Data for this exercise:
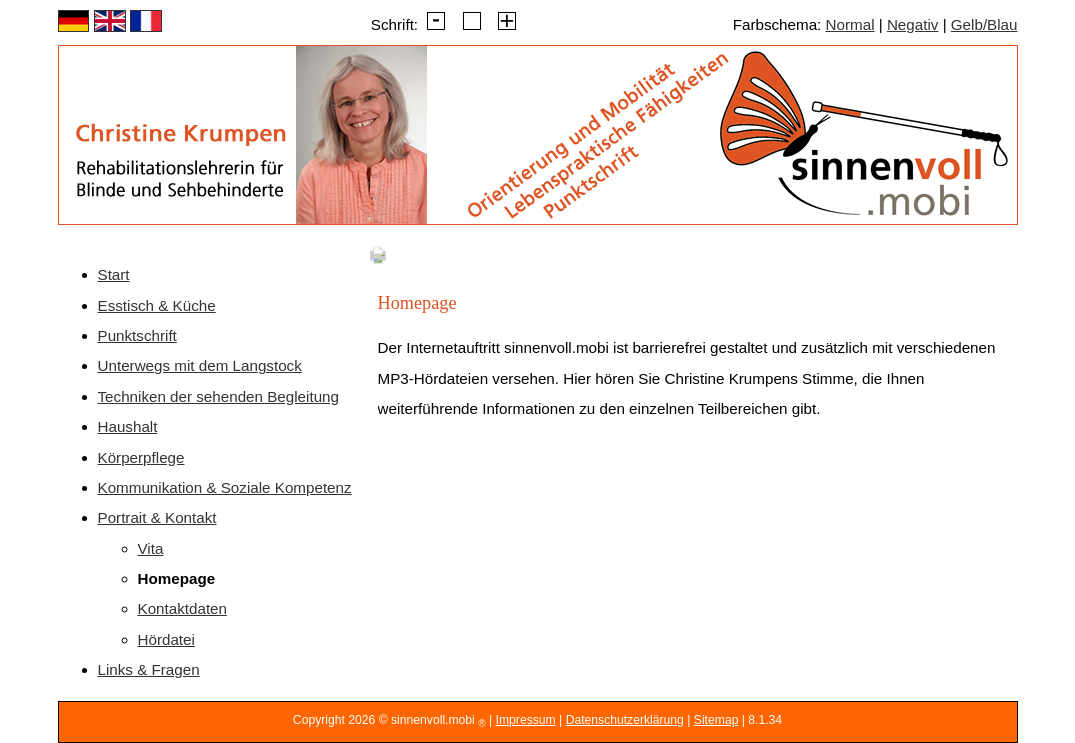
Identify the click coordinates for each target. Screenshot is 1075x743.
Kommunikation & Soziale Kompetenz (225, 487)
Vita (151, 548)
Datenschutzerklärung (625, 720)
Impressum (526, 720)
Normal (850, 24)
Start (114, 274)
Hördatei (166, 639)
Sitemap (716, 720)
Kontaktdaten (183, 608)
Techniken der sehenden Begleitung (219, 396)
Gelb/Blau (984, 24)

...

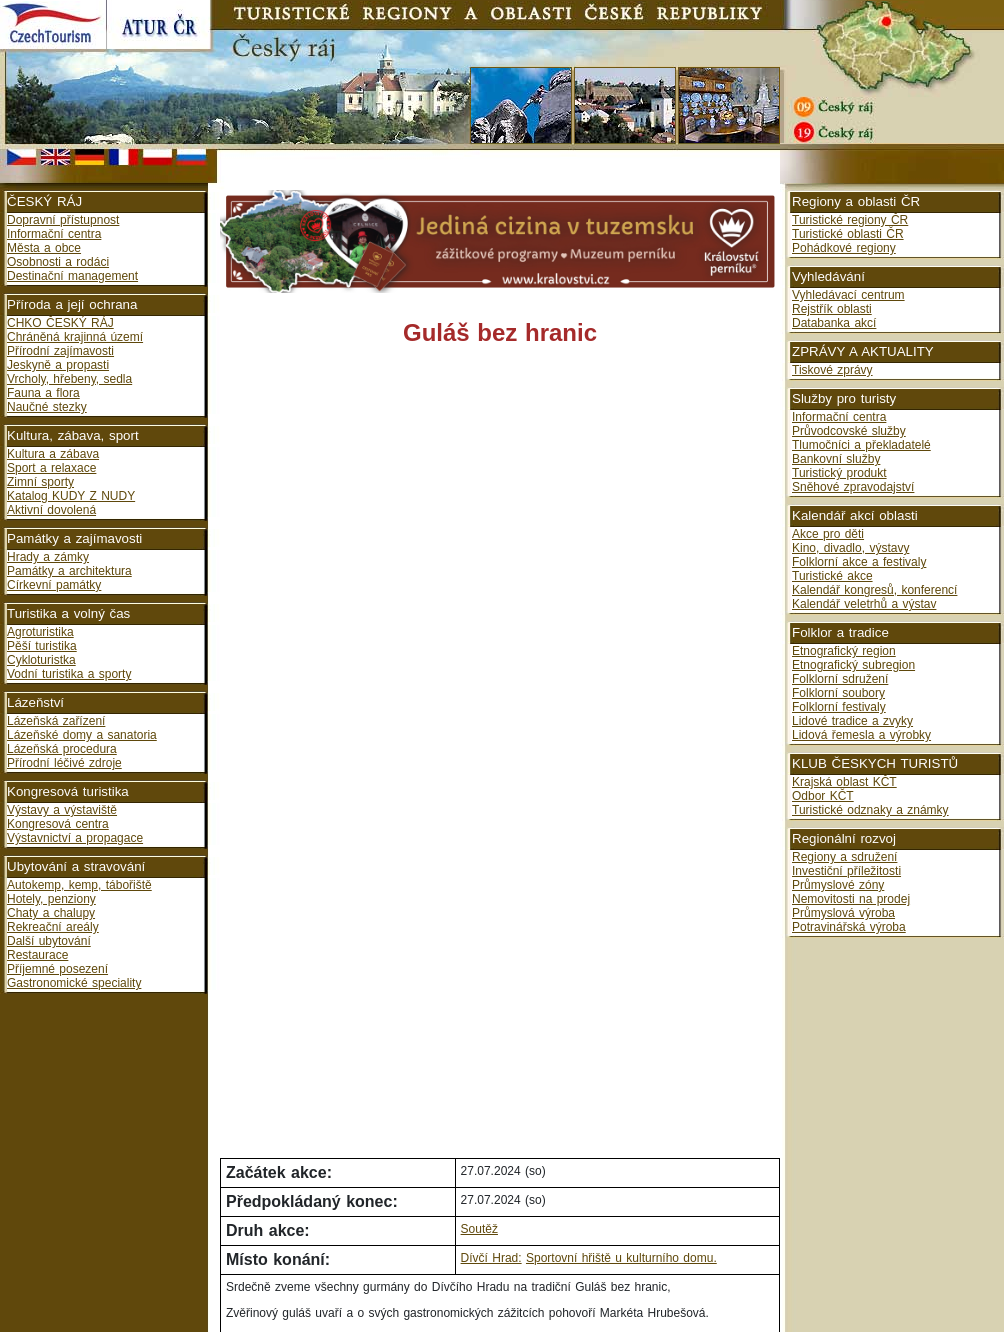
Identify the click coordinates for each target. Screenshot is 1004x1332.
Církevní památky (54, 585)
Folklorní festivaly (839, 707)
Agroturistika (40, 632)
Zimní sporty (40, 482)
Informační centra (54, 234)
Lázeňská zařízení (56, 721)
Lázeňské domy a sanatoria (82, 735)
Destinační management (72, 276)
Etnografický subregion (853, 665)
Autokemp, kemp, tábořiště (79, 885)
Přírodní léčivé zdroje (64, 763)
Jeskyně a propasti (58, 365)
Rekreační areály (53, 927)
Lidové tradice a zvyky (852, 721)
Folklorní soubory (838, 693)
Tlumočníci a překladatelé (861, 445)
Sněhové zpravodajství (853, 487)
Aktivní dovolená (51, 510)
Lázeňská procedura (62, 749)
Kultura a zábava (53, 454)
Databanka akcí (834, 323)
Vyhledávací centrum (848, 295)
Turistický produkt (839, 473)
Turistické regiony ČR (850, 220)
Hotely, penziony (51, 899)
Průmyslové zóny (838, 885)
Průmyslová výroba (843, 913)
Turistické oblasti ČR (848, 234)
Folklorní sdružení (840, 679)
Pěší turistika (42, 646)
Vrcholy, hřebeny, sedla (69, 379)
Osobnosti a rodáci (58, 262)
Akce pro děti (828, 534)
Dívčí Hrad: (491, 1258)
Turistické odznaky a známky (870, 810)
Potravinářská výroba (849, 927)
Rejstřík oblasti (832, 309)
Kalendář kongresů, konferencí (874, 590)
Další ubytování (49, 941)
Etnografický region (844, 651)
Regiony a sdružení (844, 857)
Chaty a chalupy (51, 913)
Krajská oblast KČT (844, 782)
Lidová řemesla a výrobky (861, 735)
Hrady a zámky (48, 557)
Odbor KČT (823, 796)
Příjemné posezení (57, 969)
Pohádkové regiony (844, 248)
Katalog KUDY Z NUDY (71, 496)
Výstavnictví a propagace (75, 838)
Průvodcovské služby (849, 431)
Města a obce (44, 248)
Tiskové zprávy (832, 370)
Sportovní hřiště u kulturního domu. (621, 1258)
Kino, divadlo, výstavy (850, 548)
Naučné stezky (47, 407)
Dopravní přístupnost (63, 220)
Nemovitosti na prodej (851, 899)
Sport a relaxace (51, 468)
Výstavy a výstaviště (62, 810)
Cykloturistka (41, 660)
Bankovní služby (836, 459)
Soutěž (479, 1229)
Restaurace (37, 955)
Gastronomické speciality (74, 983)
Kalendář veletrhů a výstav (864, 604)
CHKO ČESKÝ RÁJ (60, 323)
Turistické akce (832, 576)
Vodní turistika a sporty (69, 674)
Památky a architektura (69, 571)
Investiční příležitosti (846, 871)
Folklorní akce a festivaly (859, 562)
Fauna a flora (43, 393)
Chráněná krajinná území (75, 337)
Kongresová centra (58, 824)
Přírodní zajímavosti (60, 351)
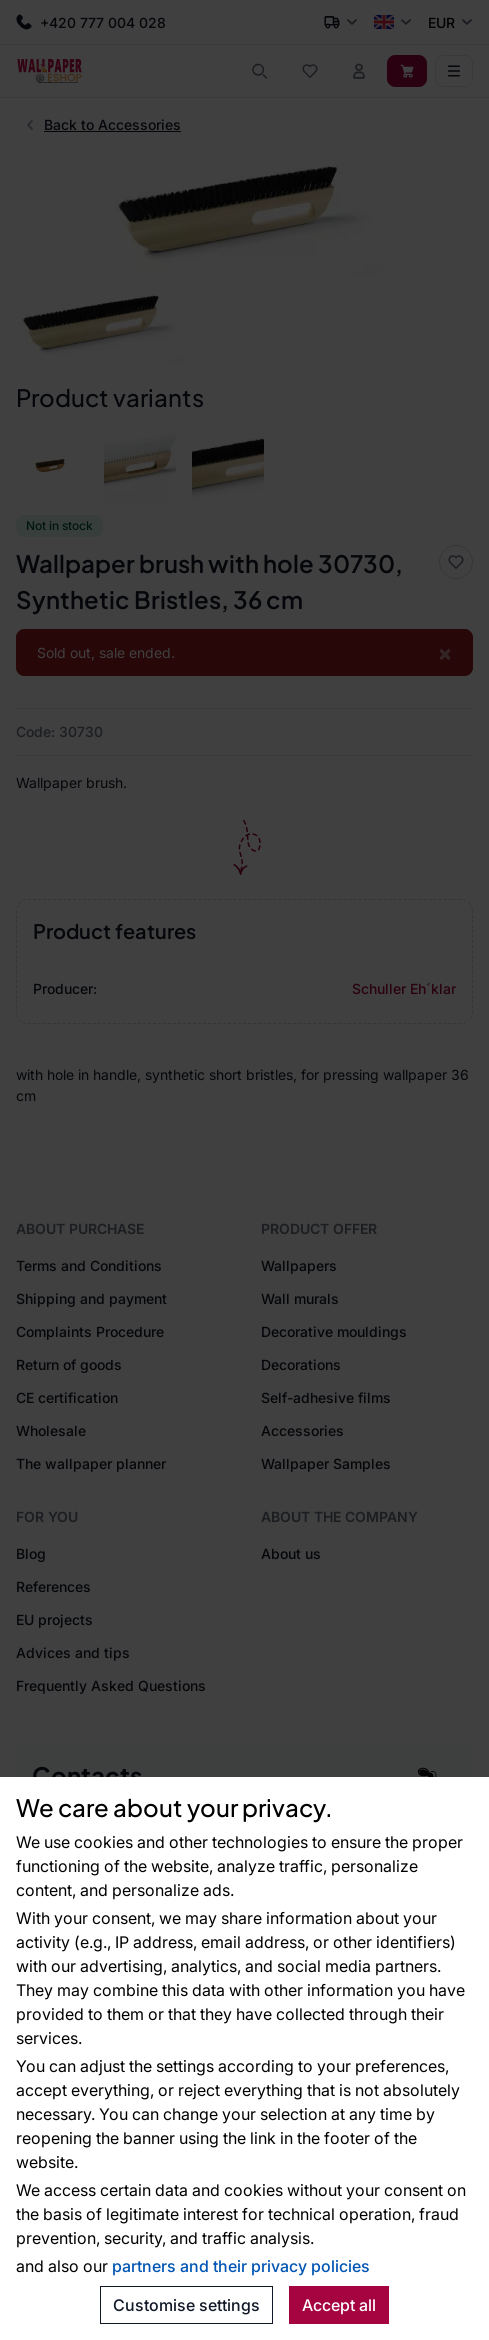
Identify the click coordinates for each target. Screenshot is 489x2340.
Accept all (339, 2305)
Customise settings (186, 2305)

* * *

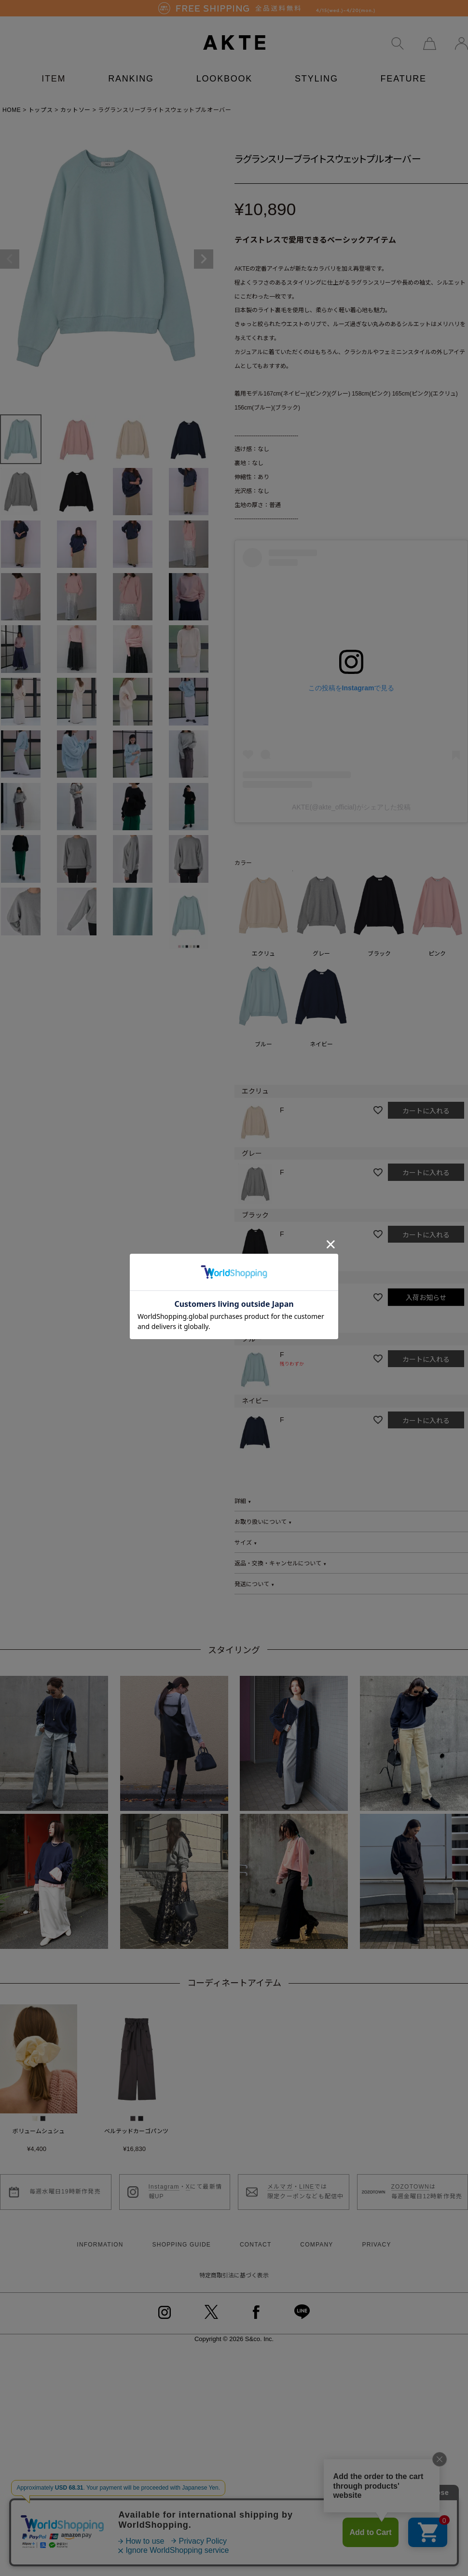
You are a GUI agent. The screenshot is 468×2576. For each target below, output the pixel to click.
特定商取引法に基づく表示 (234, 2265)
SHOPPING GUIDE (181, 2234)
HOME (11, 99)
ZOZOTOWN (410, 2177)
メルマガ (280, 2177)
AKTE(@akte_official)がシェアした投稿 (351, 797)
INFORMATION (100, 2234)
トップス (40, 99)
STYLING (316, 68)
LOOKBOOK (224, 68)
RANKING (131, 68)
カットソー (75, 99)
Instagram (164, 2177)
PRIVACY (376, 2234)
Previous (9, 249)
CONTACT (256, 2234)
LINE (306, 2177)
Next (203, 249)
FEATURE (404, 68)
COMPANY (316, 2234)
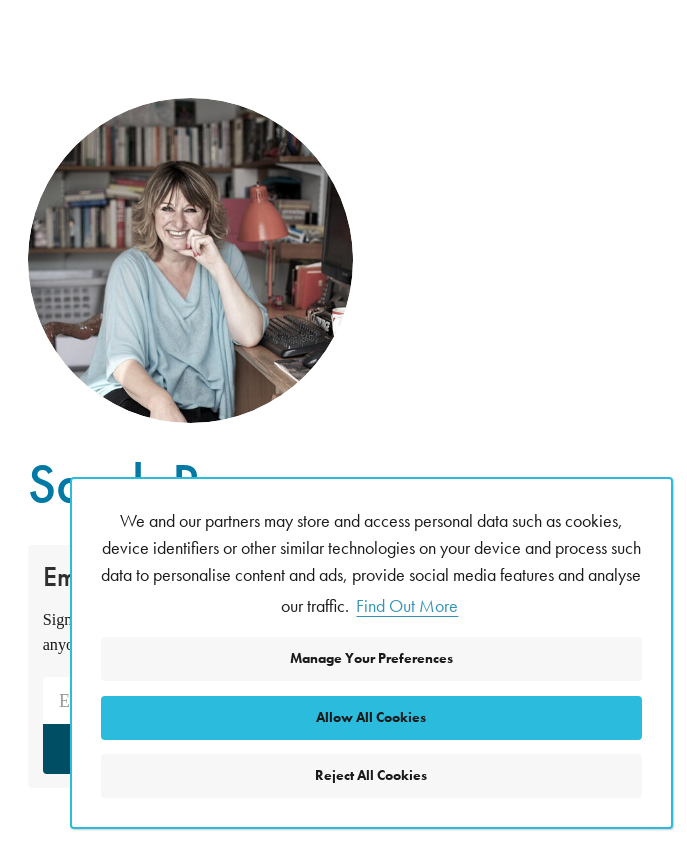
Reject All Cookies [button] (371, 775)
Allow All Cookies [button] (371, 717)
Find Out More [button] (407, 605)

What you are asked to do:
From the records above, pull every line that carries the word "Etnografický".

Answer section:
Etnografický subregion (853, 665)
Etnografický region (844, 651)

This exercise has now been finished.